Il budget e l’impatto economico previsto
Il Vice Primo Ministro bulgaro, Ivo Hristov, a capo del comitato di preparazione nazionale, ha rivelato che l’evento richiederà un investimento complessivo compreso tra i 20 e i 30 milioni di euro. Sarà creata una linea di bilancio statale dedicata, ma lo show non sarà interamente a carico dei contribuenti, poiché il budget verrà coperto congiuntamente dall’European Boradcasting Union (EBU), dagli sponsor internazionali e dai partner commerciali nazionali. Hristov ha sottolineato che l’effetto economico sarà a lungo termine e a Sofia si registra già un’impennata nelle prenotazioni alberghiere per il prossimo maggio.

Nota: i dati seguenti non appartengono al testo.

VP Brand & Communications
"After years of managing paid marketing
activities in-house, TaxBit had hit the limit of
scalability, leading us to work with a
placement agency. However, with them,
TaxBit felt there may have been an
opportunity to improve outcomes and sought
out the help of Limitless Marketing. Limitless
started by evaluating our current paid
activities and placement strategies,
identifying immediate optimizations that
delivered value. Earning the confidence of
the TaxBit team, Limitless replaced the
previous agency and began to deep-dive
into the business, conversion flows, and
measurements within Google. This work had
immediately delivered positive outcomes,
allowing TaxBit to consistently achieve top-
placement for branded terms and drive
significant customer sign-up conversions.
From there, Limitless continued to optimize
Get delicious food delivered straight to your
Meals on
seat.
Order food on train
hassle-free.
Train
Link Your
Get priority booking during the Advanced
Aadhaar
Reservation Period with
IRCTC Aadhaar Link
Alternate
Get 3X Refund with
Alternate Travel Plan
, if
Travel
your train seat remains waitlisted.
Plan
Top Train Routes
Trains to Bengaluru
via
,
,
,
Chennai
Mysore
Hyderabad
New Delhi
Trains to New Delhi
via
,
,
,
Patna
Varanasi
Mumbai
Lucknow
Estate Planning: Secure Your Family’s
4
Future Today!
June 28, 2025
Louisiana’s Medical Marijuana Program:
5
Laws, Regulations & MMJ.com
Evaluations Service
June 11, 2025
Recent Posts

L’apertura del bando per la città ospitante
Sebbene Milena Milotinova, Direttrice Generale dell’emittente BNT, abbia esclamato un caloroso “Benvenuti a Sofia l’anno prossimo!” durante la conferenza stampa dei vincitori, la partita per la scelta della sede è ufficialmente aperta. BNT ha infatti annunciato che il processo di candidatura ufficiale per le città interessate prenderà il via entro le prossime due settimane. Al momento l’emittente sta traducendo ed esaminando il corposo documento di requisiti inviato dall’EBU prima di distribuire il questionario standard ai comuni candidati.

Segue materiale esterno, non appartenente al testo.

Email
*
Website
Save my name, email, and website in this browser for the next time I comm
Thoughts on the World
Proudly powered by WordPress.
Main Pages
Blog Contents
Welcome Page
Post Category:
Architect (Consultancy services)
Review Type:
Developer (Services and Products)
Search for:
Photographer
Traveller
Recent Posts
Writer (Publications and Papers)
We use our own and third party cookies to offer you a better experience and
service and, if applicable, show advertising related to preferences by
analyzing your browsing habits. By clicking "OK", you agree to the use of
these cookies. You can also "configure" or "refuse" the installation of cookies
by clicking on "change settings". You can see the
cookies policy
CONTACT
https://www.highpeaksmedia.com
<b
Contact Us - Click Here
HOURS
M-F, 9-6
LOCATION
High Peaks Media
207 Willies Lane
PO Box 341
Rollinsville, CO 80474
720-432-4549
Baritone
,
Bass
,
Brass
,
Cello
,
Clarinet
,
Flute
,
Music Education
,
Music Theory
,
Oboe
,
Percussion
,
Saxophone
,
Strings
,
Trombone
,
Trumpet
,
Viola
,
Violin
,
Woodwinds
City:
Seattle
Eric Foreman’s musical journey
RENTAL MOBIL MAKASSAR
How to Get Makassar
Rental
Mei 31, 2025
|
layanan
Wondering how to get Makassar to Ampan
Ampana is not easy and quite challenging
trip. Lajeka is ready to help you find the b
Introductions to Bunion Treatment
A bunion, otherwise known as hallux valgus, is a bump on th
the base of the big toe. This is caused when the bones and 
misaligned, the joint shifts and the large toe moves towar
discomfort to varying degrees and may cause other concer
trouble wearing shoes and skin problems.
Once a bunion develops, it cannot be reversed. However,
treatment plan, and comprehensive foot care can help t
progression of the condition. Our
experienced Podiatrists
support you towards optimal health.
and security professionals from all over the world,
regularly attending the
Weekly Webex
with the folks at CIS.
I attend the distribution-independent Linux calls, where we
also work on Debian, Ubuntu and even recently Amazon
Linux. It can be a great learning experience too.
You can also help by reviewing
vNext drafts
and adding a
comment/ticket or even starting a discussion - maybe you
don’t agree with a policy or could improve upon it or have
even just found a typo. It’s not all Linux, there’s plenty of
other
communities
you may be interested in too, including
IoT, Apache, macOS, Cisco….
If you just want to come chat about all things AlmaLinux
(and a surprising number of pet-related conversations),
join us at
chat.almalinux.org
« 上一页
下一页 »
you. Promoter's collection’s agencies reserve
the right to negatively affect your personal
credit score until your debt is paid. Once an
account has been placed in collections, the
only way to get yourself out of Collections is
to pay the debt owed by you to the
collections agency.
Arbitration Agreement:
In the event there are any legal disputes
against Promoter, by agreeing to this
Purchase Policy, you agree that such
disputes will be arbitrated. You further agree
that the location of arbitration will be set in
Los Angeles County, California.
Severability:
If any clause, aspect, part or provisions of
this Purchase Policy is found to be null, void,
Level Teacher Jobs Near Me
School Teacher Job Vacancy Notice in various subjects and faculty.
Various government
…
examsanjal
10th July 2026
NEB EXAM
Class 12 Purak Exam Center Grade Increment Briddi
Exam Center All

L’analisi delle città candidate e delle arene
Sofia parte come assoluta favorita, forte delle dichiarazioni del sindaco Vassil Terziev che l’ha definita la città meglio preparata. La capitale dispone dell’Arena Sofia, una struttura all’avanguardia con una capienza fino a 17.906 spettatori che ha già ospitato lo Junior Eurovision nel 2015, e vanta ottimi collegamenti e un’esperienza recente con la gestione di grandi eventi come il Giro d’Italia. La principale sfidante è Burgas, splendida città sul Mar Nero che punta tutto sulla modernità della nuovissima Arena Burgas, inaugurata nel 2023 e capace di ospitare fino a 15.000 persone. Più staccate appaiono Plovdiv e Varna, i cui sindaci hanno espresso interesse ma si scontrano con i rigidissimi criteri dell’EBU. L’ente europeo richiede infatti un’arena al coperto da almeno 10.000 posti disponibile per otto settimane, un requisito che ad esempio il velodromo Kolodruma di Plovdiv non riesce a soddisfare, fermandosi a soli 7.500 posti in configurazione da concerto.
Le ipotesi sulle date e lo scenario futuro
Per quanto riguarda le date dello show, i tavoli tecnici stanno già lavorando su due spazi temporali indicativi per le semifinali e la finalissima di maggio 2027. La prima ipotesi guarda alla settimana che va dall’11 al 15 maggio, mentre la seconda opzione prevede lo svolgimento dei tre show in diretta tra il 18 e il 22 maggio. Nonostante le immancabili discussioni politiche interne e le accese riflessioni internazionali sul fronte dei diritti sociali, l’entusiasmo in Bulgaria è alle stelle e il viaggio ufficiale verso l’Eurovision 2027 è iniziato a pieno ritmo.